TASK TO COMPLETE:
Please filter the data below down to the lines holding the string "públicos".

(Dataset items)
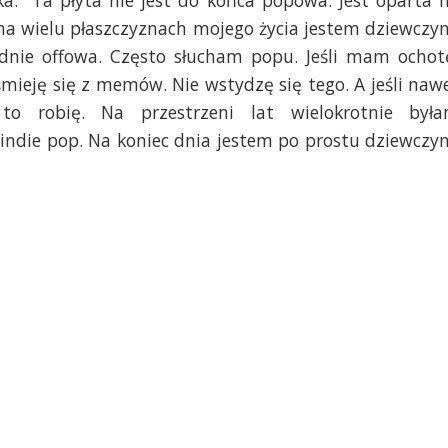
ka: "Ta płyta nie jest do końca popowa. Jest oparta 
 na wielu płaszczyznach mojego życia jestem dziewczy
sadnie offowa. Często słucham popu. Jeśli mam ochot
ieję się z memów. Nie wstydzę się tego. A jeśli naw
o robię. Na przestrzeni lat wielokrotnie był
 indie pop. Na koniec dnia jestem po prostu dziewczy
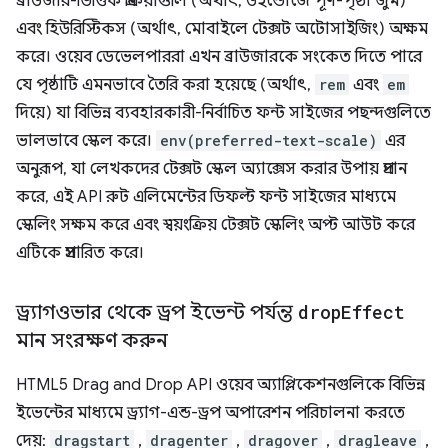
ব্রাউজার-ভিত্তিক প্রক্রিয়াগুলি (অর্থাৎ, উইন্ডোজে পূর্ণ-পৃষ্ঠা জুম)
এবং হিউরিস্টিকস (অর্থাৎ, মোবাইলে টেক্সট অটোসাইজিং) অক্ষম
করে। ওয়েব ডেভেলপাররা এখন ব্রাউজারকে সংকেত দিতে পারে
যে পৃষ্ঠাটি এমনভাবে তৈরি করা হয়েছে (অর্থাৎ,
rem
এবং
em
দিয়ে) যা বিভিন্ন ব্যবহারকারী-নির্বাচিত ফন্ট সাইজের পছন্দগুলিতে
ভালভাবে স্কেল করে।
env(preferred-text-scale)
এর
অনুরূপ, যা লেখকদের টেক্সট স্কেল অ্যাক্সেস করার উপায় প্রদান
করে, এই API রুট এলিমেন্টের ডিফল্ট ফন্ট সাইজের মাধ্যমে
স্কেলিং সক্ষম করে এবং স্বয়ংক্রিয় টেক্সট স্কেলিং অপ্ট আউট করে
এটিকে প্রসারিত করে।
ড্র্যাগওভার থেকে ড্রপ ইভেন্ট পর্যন্ত
drop
Effect
মান সংরক্ষণ করুন
HTML5 Drag and Drop API ওয়েব অ্যাপ্লিকেশনগুলিকে বিভিন্ন
ইভেন্টের মাধ্যমে ড্র্যাগ-এন্ড-ড্রপ অপারেশন পরিচালনা করতে
দেয়:
dragstart
,
dragenter
,
dragover
,
dragleave
,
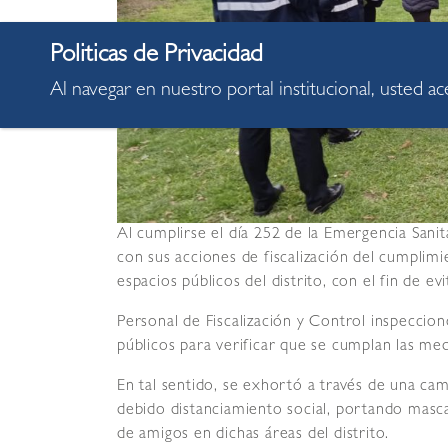
Al navegar en nuestro portal institucional, usted a
Al cumplirse el día 252 de la Emergencia Sanit
con sus acciones de fiscalización del cumplim
espacios públicos del distrito, con el fin de e
Personal de Fiscalización y Control inspeccio
públicos para verificar que se cumplan las medi
En tal sentido, se exhortó a través de una camp
debido distanciamiento social, portando mascar
de amigos en dichas áreas del distrito.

FINISHED TASK:
espacios públicos del distrito, con el fin de e
públicos para verificar que se cumplan las medi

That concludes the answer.